Modern training programmes must deliver greater flexibility, geographical stability, and strong support for work-life balance, portfolio careers, and mental health. Providing flexibility and boosting morale are essential for retaining a diverse and resilient workforce. To achieve this:

  • NHSE England/DHSC must introduce a wellbeing package to improve flexible working options and ensure both the physical and cultural aspects of workplace environments are conducive to high quality training.
  • The equality impact assessment for the review should detail the positive impacts of proposals on resident doctors by protected characteristics.
  • NHS trusts must move to a model based on whole-time equivalents, rather than number of doctors, to ensure resident doctors can work flexibly, while maintaining appropriate cover for rotas.
  • RCS England will continue to develop mentoring with the aim of preparing and supporting resident doctors for their transition into consultant practice. This will assist with retention and succession planning, especially in highly specialised fields.This will assist with retention and succession planning, especially in highly specialised fields.

Reform surgical curricula

Curricula must be agile and prepare doctors for digital innovation, AI, robotics and an increase in community-based care, while maintaining focus on essential surgical competencies. To achieve this:

  • RCS England will collaborate with other surgical royal colleges to reform curricula, promoting surgical generalism, ensuring competence across the generality of a specialty, and reducing reliance on specialist centre rotations.
  • DHSC/NHS England should provide funding for new technologies that support training so that practical training experiences can be enhanced through the integration of simulation, virtual reality, and extended reality.
  • There needs to be increased support for Out of Programme (OOP) activities to develop expertise in areas such as leadership, quality improvement and service development, while supporting portfolio careers.
  • DHSC/NHS England should address the cost of surgical training through an increased study leave budget to widen access and support retention.

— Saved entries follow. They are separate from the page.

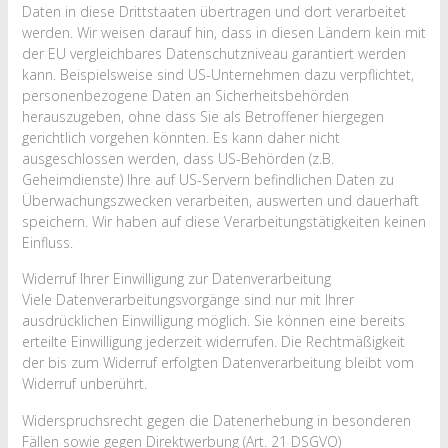
Daten in diese Drittstaaten übertragen und dort verarbeitet
werden. Wir weisen darauf hin, dass in diesen Ländern kein mit
der EU vergleichbares Datenschutzniveau garantiert werden
kann. Beispielsweise sind US-Unternehmen dazu verpflichtet,
personenbezogene Daten an Sicherheitsbehörden
herauszugeben, ohne dass Sie als Betroffener hiergegen
gerichtlich vorgehen könnten. Es kann daher nicht
ausgeschlossen werden, dass US-Behörden (z.B.
Geheimdienste) Ihre auf US-Servern befindlichen Daten zu
Überwachungszwecken verarbeiten, auswerten und dauerhaft
speichern. Wir haben auf diese Verarbeitungstätigkeiten keinen
Einfluss.
Widerruf Ihrer Einwilligung zur Datenverarbeitung
Viele Datenverarbeitungsvorgänge sind nur mit Ihrer
ausdrücklichen Einwilligung möglich. Sie können eine bereits
erteilte Einwilligung jederzeit widerrufen. Die Rechtmäßigkeit
der bis zum Widerruf erfolgten Datenverarbeitung bleibt vom
Widerruf unberührt.
Widerspruchsrecht gegen die Datenerhebung in besonderen
Fällen sowie gegen Direktwerbung (Art. 21 DSGVO)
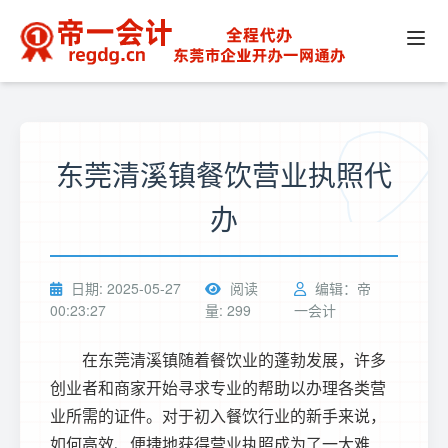
东莞清溪镇餐饮营业执照代
办
日期: 2025-05-27
阅读
编辑：帝
00:23:27
量: 299
一会计
在东莞清溪镇随着餐饮业的蓬勃发展，许多
创业者和商家开始寻求专业的帮助以办理各类营
业所需的证件。对于初入餐饮行业的新手来说，
如何高效、便捷地获得营业执照成为了一大难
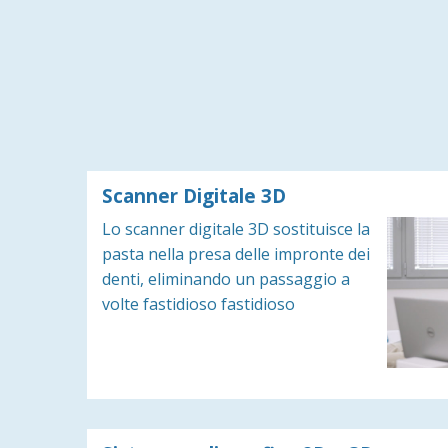
Scanner Digitale 3D
Lo scanner digitale 3D sostituisce la
pasta nella presa delle impronte dei
denti, eliminando un passaggio a
volte fastidioso fastidioso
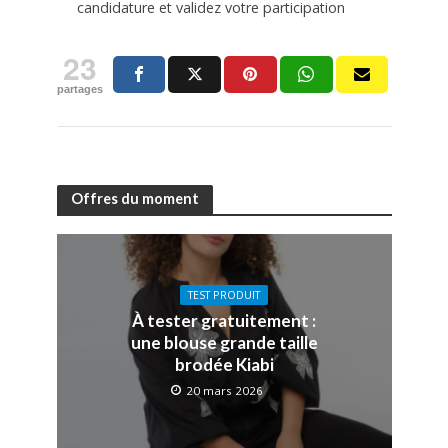
candidature et validez votre participation
23
partages
Offres du moment
TEST PRODUIT
À tester gratuitement :
une blouse grande taille
brodée Kiabi
20 mars 2026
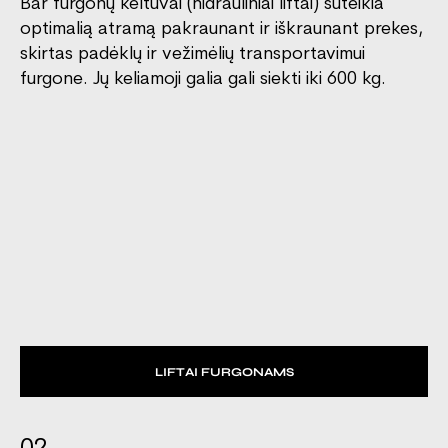
Bär furgonų keltuvai (hidrauliniai liftai) suteikia
optimalią atramą pakraunant ir iškraunant prekes,
skirtas padėklų ir vežimėlių transportavimui
furgone. Jų keliamoji galia gali siekti iki 600 kg.
LIFTAI FURGONAMS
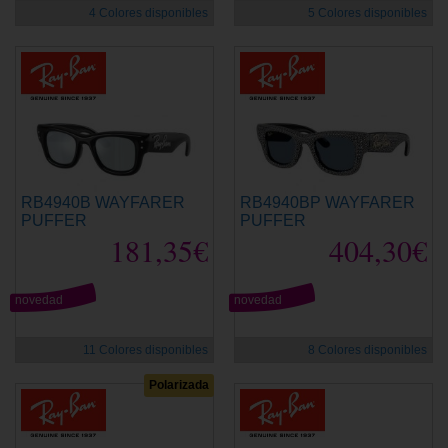
4 Colores disponibles
5 Colores disponibles
RB4940B WAYFARER
RB4940BP WAYFARER
PUFFER
PUFFER
181,35€
404,30€
novedad
novedad
11 Colores disponibles
8 Colores disponibles
Polarizada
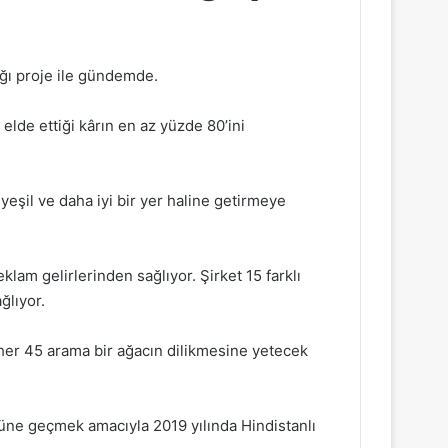
ığı proje ile gündemde.
elde ettiği kârın en az yüzde 80’ini
eşil ve daha iyi bir yer haline getirmeye
klam gelirlerinden sağlıyor. Şirket 15 farklı
ğlıyor.
 her 45 arama bir ağacın dilikmesine yetecek
önüne geçmek amacıyla 2019 yılında Hindistanlı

What’s next: how will we keep up the pressure?

This submission is just the beginning. We will continue to engage with NHS England, the Department of Health and Social Care (DHSC), and other key stakeholders to ensure our recommendations are adopted.

We will advocate for a national approach to workforce planning, including transparent data and independent forecasting. We will also push for a cultural shift within trusts - where training is prioritised alongside service delivery, and where every surgical episode is seen as a learning opportunity.

We will also highlight how any changes to medical education, may later impact dental training, and our Faculty of Dental Surgery members. We will raise this in our regular meetings with NHS England’s Chief Dental Officer.

Above all, we will keep championing the voices of our members because the future of surgery depends on them.